As these technologies expand there are certain safeguards that should be implemented around voice cloning:

Opt In/Opt Out Procedures

At the entrance to a security line at an airport, people are required to present both their license and their boarding pass. In many airports, facial recognition is applied at this checkpoint to ensure a match between the person presenting and the person in the license photo whose name is also on the boarding pass.

At these checkpoints, very clear signage indicates that biometric data is being collected, what it’s being used for, where and how it will be saved and alternative procedures if someone does not wish to consent. The same opt in/opt out consent procedures that have become commonplace for facial recognition must also be available anytime there’s an effort or intention to record a person’s voice. This is the only way to enable people to maintain control over their unique, natural biological identifiers.

Multi-factor Authentication

Multi-factor authentication occurs when a code is sent to a person’s device (most commonly a cell phone) pursuant to a person entering a primary password or some other identifier, like a biometric. Multi-factor authentication is not a perfect technique because it can introduce friction to the user authentication process and messages to cell phones can still be intercepted. However, for organizations using voice recognition as a form of biometric authentication, multi-factor authentication can provide an additional layer of validation.

Liveness Detection

In a similar vein to multi-factor authentication, organizations using voice recognition as a form of authentication can implement liveness detection, a process that is already widely used in facial recognition.
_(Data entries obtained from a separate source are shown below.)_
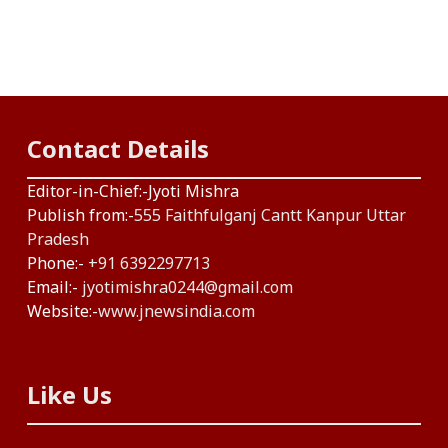
Contact Details
Editor-in-Chief:-Jyoti Mishra
Publish from:-
555 Faithfulganj Cantt Kanpur Uttar
Pradesh
Phone:-
+91 6392297713
Email:-
jyotimishra0244@gmail.com
Website:-
www.jnewsindia.com
Like Us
Liveness detection thwarts attempts to dupe a system by deciding whether it’s really a live person or a spoof, for instance a photo or replay attack as opposed to a live voice. Detecting playback spoofing attacks in speaker verification systems can be a big challenge, but liveness detection can identify these with a high level of accuracy through multiple methods including intrasession voice variation.

In this situation, a user speaks a phrase to get verified and the system captures an audio sample from that phrase. The speaker is then prompted to repeat a random part of the phrase and the system compares the received samples in order to provide a liveness detection score.

In summary, voice cloning is an exciting new frontier that has the potential to deliver many benefits to our society, especially in the medical field. However, as with all disruptive technologies, we must exercise caution, as the potential for ethical concerns, legal liabilities and scamming can be significant.

Organizations that have invested in voice recognition as a form of biometric authentication would be well-advised to take extra measures to guard against these threats. In addition, individuals should be vigilant and assume responsibility when they record and post a video to social media, since they are potentially making their sensitive biometric data available for compromise.